Then, with quick anxiety, he asked, "But what is the matter, child? Your father—your mother—are they all right? Is there anything wrong at your home up on the hill yonder?"

His very natural inquiry broke the spell and placed her instantly back in the world to which she now belonged. Drawing away from him, she returned, with characteristic calmness, "Oh, no, Uncle Pete, father and mother are both very well indeed. But why should you think there must be something wrong, simply because I chanced to call?"

The old workman was clearly confused at this sudden change in her manner. He had welcomed the girl—the Helen of the old house—this self-possessed young woman was quite a different person. She was the princess lady of little Maggie and Bobby Whaley's acquaintance, who sometimes condescended to recognize him with a cool little nod as her big automobile passed him swiftly by.

Pete Martin could not know, as the Interpreter would have known, how at that very moment the Helen of the old house and the princess lady were struggling for supremacy.

Removing his hat and handling it awkwardly, he said, with a touch of dignity in his tone and manner in spite of his embarrassment, "I'm glad the folks are well, Helen. Won't you take a seat and rest yourself?"

As they went toward the chairs in the shade of the tree, he added, "It is a long time since we have seen you in this part of town—walking, I mean."

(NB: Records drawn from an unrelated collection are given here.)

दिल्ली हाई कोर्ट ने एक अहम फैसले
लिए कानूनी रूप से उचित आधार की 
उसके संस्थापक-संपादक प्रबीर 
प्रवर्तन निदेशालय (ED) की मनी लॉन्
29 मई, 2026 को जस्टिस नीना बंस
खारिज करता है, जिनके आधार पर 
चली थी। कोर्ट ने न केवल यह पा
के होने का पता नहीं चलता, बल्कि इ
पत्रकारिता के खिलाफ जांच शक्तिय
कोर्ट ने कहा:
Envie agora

The Helen of the old house wanted to answer—she longed to cry out in the fullness of her heart some of the things that were demanding expression, but it was the princess lady who answered, "I saw my brother's car here and thought perhaps he would let me ride home with him."

The old workman was studying her now with kind but frankly understanding eyes. "John and Mary have gone to see some of the folks that she is looking after in the Flats," he said, slowly. "They'll be back any minute now, I should think."

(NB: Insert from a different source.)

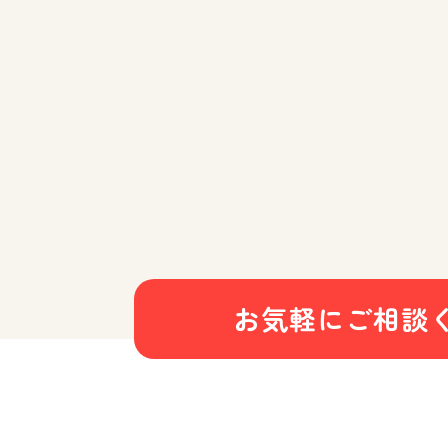
お気軽にご相談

She did not know what to reply to this. There were so many things she wanted to know—so many things that she felt she must know. But she felt herself forced to answer with the mere commonplace, "You are all well, I suppose, Uncle Pete?"

"Fine, thank you," he answered. "Mary is always busy with her housework and her flowers and the poor sick folks she's always a-looking after—just like her mother, if you remember. Charlie, he's working late to-day—some breakdown or something that's keeping him overtime. That brother of yours is a fine manager, Miss Helen, and," he added, with a faint note of something in his voice that brought a touch of color to her cheeks, "a finer man."